:: THE TASK ::
The answer must consist solely of the lines from the opening line of the entries through the line with "Do you have loved ones wit", transcribed exactly and without any pictures.

:: Stored data entries ::
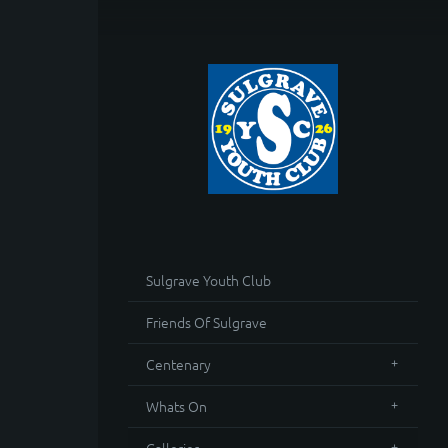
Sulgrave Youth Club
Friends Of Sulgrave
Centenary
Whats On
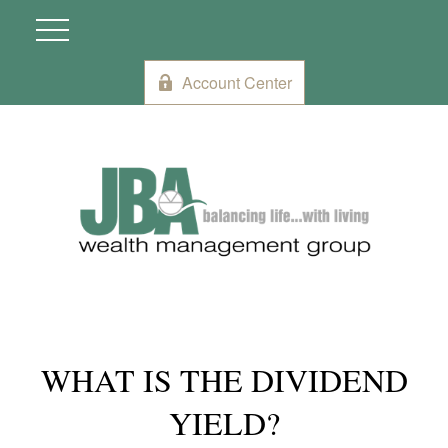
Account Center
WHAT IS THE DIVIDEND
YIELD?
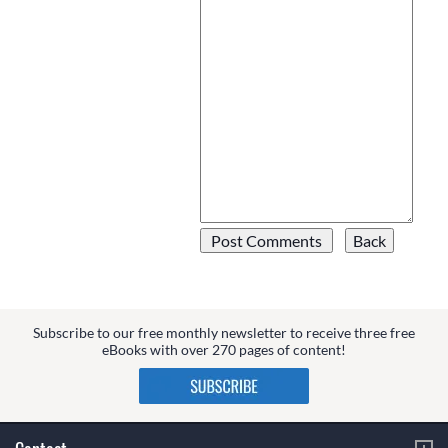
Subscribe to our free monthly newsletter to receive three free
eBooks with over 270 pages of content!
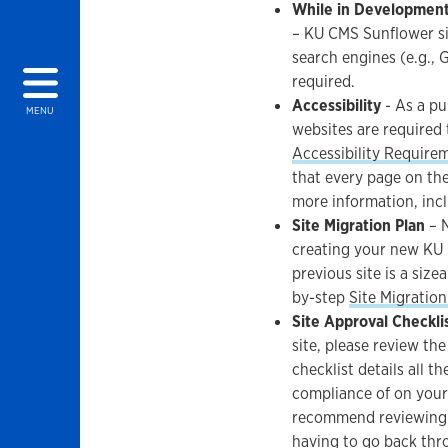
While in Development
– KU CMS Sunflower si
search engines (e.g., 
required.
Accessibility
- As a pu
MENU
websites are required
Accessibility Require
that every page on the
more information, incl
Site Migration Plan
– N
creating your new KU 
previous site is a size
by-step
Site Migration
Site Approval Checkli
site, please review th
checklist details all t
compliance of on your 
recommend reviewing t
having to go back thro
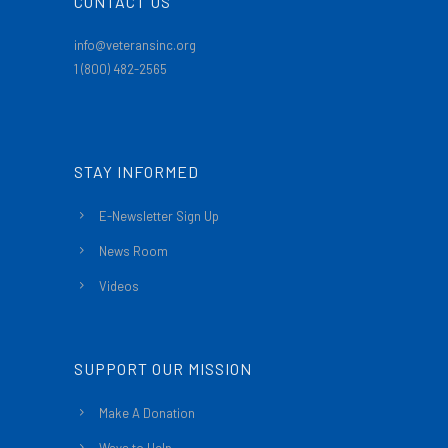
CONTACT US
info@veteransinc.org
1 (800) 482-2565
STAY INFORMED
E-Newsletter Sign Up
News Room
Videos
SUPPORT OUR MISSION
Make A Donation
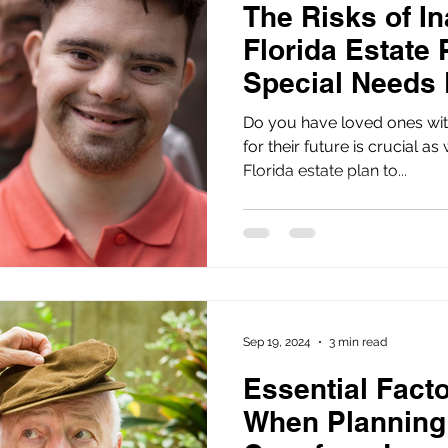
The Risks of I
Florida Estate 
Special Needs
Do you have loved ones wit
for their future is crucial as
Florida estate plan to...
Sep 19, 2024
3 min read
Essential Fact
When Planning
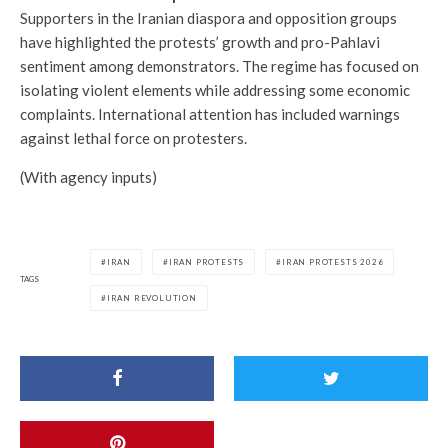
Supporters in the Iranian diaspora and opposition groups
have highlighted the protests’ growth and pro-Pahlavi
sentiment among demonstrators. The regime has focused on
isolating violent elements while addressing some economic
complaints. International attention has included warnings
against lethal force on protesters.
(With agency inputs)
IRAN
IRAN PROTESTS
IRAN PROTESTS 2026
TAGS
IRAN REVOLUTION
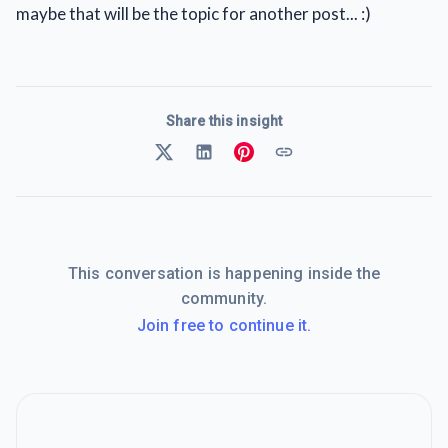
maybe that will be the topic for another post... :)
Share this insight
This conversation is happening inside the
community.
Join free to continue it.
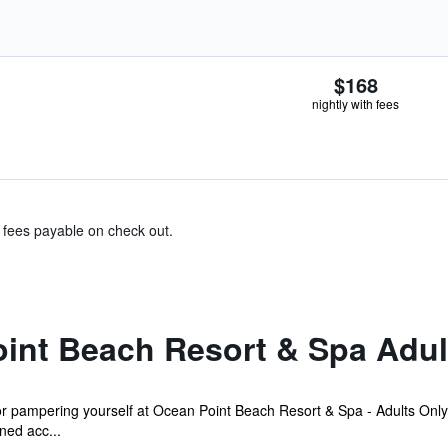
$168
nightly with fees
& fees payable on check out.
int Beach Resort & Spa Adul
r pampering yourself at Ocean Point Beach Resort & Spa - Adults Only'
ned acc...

:: SOLUTION ::
Sulgrave Youth Club
Friends Of Sulgrave
Centenary
Whats On
Account Center
WHAT IS THE DIVIDEND
YIELD?
Subscribe to our free monthly newsletter to receive three free
eBooks with over 270 pages of content!
While in Development
– KU CMS Sunflower si
search engines (e.g., 
required.
Accessibility
- As a pu
MENU
websites are required
Accessibility Require
that every page on the
more information, incl
Site Migration Plan
– N
creating your new KU 
previous site is a size
by-step
Site Migration
Site Approval Checkli
site, please review th
checklist details all t
compliance of on your 
recommend reviewing t
having to go back thro
CONTACT US
info@veteransinc.org
1 (800) 482-2565
STAY INFORMED
E-Newsletter Sign Up
News Room
Videos
SUPPORT OUR MISSION
Make A Donation
The Risks of I
Florida Estate 
Special Needs
Do you have loved ones wit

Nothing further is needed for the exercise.